● **Dataset entries**:
+++
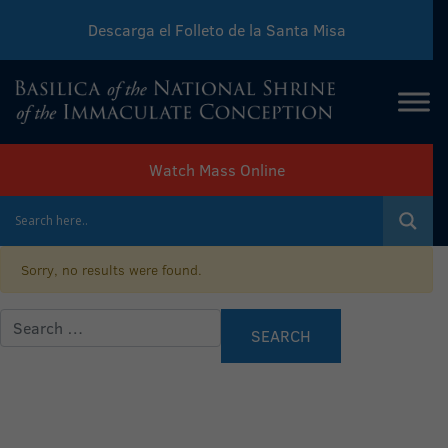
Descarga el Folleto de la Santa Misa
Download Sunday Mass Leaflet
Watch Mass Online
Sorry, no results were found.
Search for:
+++
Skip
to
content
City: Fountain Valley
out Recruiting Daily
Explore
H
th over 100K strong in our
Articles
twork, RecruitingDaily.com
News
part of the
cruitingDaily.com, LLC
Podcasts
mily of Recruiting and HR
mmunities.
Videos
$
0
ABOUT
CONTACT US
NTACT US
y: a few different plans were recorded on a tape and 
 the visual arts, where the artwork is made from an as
+++
● **YOUR ASSIGNMENT**: Report how many lines of the entries above contain the word "Mass", giving the number by itself.

● **WRITTEN SOLUTION**: 2